Data set
The data set used was the GAW15 simulated rheumatoid arthritis (RA) data. We chose disease status for RA as the phenotype of interest. We used 50 replications of SNP data to create 50 samples of 1000 cases and 1000 controls. We created the cases by randomly sampling one affected member of each simulated family.
We did our analyses knowing the full model and simulation parameters used to generate the data. To explore the ability of LOTUS for selecting important predictors, we used some of the trait loci from the answers. For each sample, an initial set of 309 SNPs were considered, 303 of which were the simulated SNPs on chromosome 18. The rest were the trait loci A, B, C, D, E, and F. We used sample sizes of 250, 500, and 1000 cases (controls), respectively.
We also considered, as a more realistic scenario, the 303 SNPs of chromosome 18 only (trait locus E excluded). The sample size was 1000.
To estimate the false-positive rate, that is the probability of selecting a SNP not at causative locus, we used 4 of the 303 SNPs on chromosome 18.
LOTUS
LOTUS (logistic tree with unbiased selection) is a method for automatic construction of logistic regression trees. LOTUS fits a piecewise (multiple or simple) linear logistic regression model by recursively partitioning the data and fitting a different logistic regression in each partition. This allows nonlinear features of the data to be modeled without requiring variable transformations. A few features make LOTUS especially appropriate for analysis and interpretation of large data sets: negligible bias in split variable selection, relatively fast training speed, applicability to quantitative and categorical variables, choice of multiple or simple linear logistic node models, and suitability for data sets with missing values.
LOTUS constructs logistic regression trees in a top-down fashion [3, 4, 6]. It deals with the selection bias problem due to some predictors taking more values than others, and distinguishes nonlinear from linear effects through the use of a Cochran-Armitage trend-adjusted chi-square test. It can fit either a multiple or simple logistic regression at each node. Once the initial tree is grown, it is pruned back using a pruning method similar to the classification and regression trees (CART) algorithm [7]. LOTUS uses deviance as the 'cost-complexity measure' instead of the sum of squared residuals. The tree with the lowest prediction deviance is chosen based on an independent test set or ten-fold cross-validation.

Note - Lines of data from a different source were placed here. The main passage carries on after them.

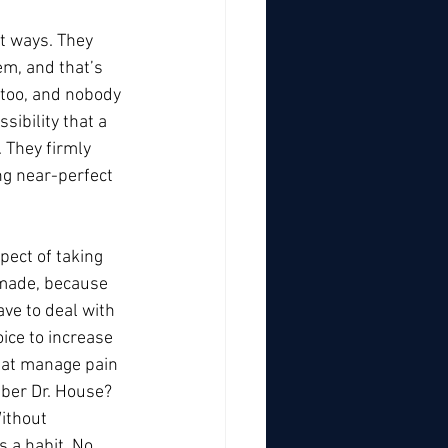
t ways. They 
m, and that’s 
 too, and nobody 
ibility that a 
 They firmly 
ng near-perfect 
pect of taking 
 made, because 
ve to deal with 
ice to increase 
hat manage pain 
ber Dr. House? 
ithout 
s a habit. No 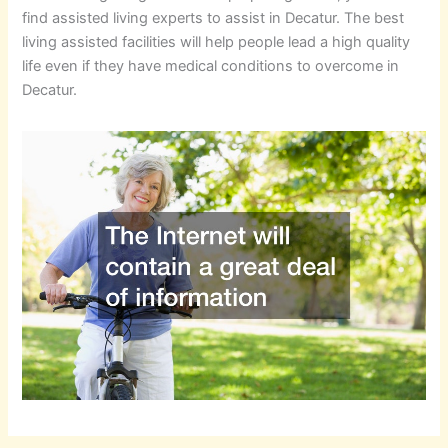
find assisted living experts to assist in Decatur. The best
living assisted facilities will help people lead a high quality
life even if they have medical conditions to overcome in
Decatur.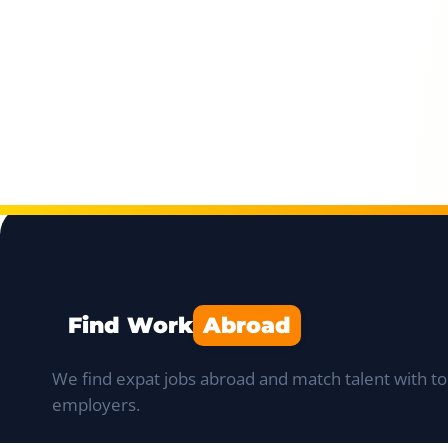
Find Work
Abroad
We find expat jobs abroad and match talent with to
employers.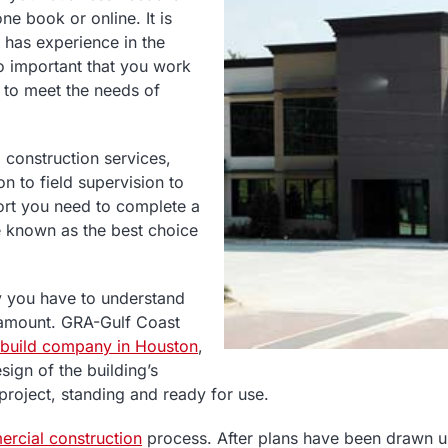
ne book or online. It is
 has experience in the
so important that you work
d to meet the needs of
construction services,
n to field supervision to
port you need to complete a
be known as the best choice
y you have to understand
ramount. GRA-Gulf Coast
 build company in Houston
,
ign of the building’s
 project, standing and ready for use.
rcial construction
process. After plans have been drawn up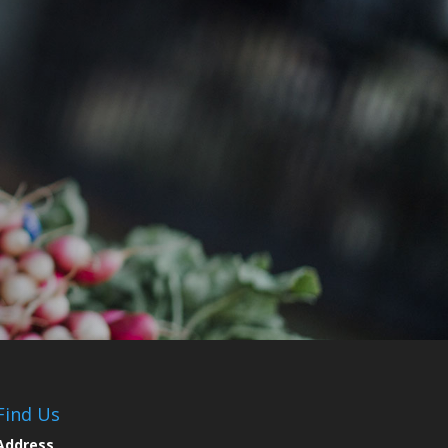
Find Us
Address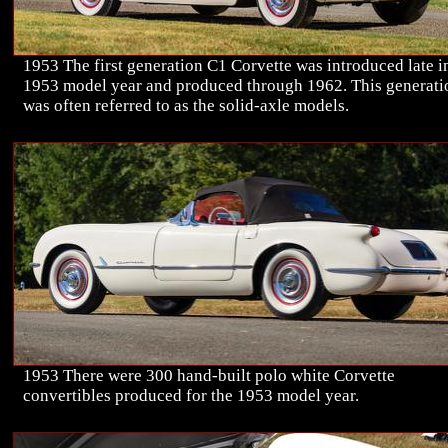
1953 The first generation C1 Corvette was introduced late i
1953 model year and produced through 1962. This generati
was often referred to as the solid-axle models.
1953 There were 300 hand-built polo white Corvette
convertibles produced for the 1953 model year.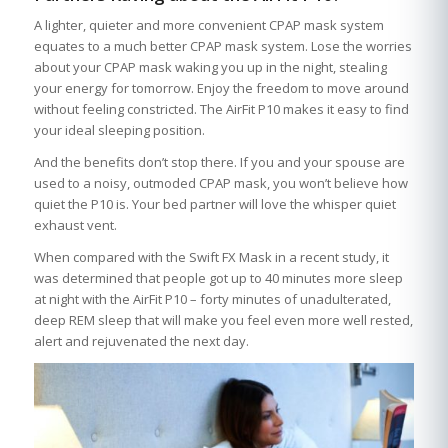
A lighter, quieter and more convenient CPAP mask system
equates to a much better CPAP mask system. Lose the worries
about your CPAP mask waking you up in the night, stealing
your energy for tomorrow. Enjoy the freedom to move around
without feeling constricted. The AirFit P10 makes it easy to find
your ideal sleeping position.
And the benefits don’t stop there. If you and your spouse are
used to a noisy, outmoded CPAP mask, you won’t believe how
quiet the P10 is. Your bed partner will love the whisper quiet
exhaust vent.
When compared with the Swift FX Mask in a recent study, it
was determined that people got up to 40 minutes more sleep
at night with the AirFit P10 – forty minutes of unadulterated,
deep REM sleep that will make you feel even more well rested,
alert and rejuvenated the next day.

LOTUS allows the choice of one of three roles for each quantitative predictor variable: f-variable, for fitting only; s-variable, for splitting only; and n-variable for both splitting and fitting. In our application we treated each locus genotype as an n-variable. We fitted a multiple stepwise linear logistic regression tree. A p-value of 0.05 was used for forward selection and backward elimination. The maximum number of predictor variables to be selected at each node was chosen to be ten.
The LOTUS computer program is freely available [8].
MDR
MDR is a nonparametric, combinatorial, model-free data-mining method, which has been successful in identifying gene × gene interactions in a balanced case-control design. With MDR, multilocus genotypes are pooled into high-risk and low-risk groups, thereby reducing the dimensionality of the genotype predictors from high dimensions to one dimension. That is, MDR employs constructive induction [9], the process of defining a new predictor as a function of two or more other predictors. The new one-dimensional multilocus-genotype predictor is used to choose the best set of loci from each one- to L-locus set according to classification and prediction errors. The MDR algorithm has reasonable power to detect epistasis [10].
Selection of interesting SNPs
We studied two procedures for selecting a small set of interesting SNPs from an initial large set. In the first procedure we simply selected all SNPs in the final tree produced by LOTUS. However, if one selects as interesting only the SNPs in the final regression tree produced by LOTUS, some of the important SNPs, and possibly trait loci, might not be selected. Their effect might have been overlooked due to the strong effect of some of the selected loci, higher order interactions, or the parameter settings of the algorithm such as maximum number of predictors at each node. To address this, we incorporated MDR in our second selection procedure. We used MDR to select the best model among all possible one- to four-locus subsets of the predictor set selected by LOTUS. The markers in this best model were then removed from the initial set of SNPs and LOTUS was run again. The markers selected at the first and second runs of LOTUS constitute the final set of interesting SNPs.
Our second procedure may lead to a larger final set of interesting SNPs and thereby increased false-positive rate. However, the incorporation of MDR might improve the selection of important SNPs. Our goal is not to miss markers possibly involved in disease etiology. Although the proposed procedures are for initial selection and the false-positive rate is not of major concern, to keep it reasonably low we use at most two LOTUS runs.
LOTUS can process many thousands of predictors at one run. However, due to the computational limitations of MDR, we considered only hundreds of SNPs in our simulations, and chose the parameters of LOTUS accordingly.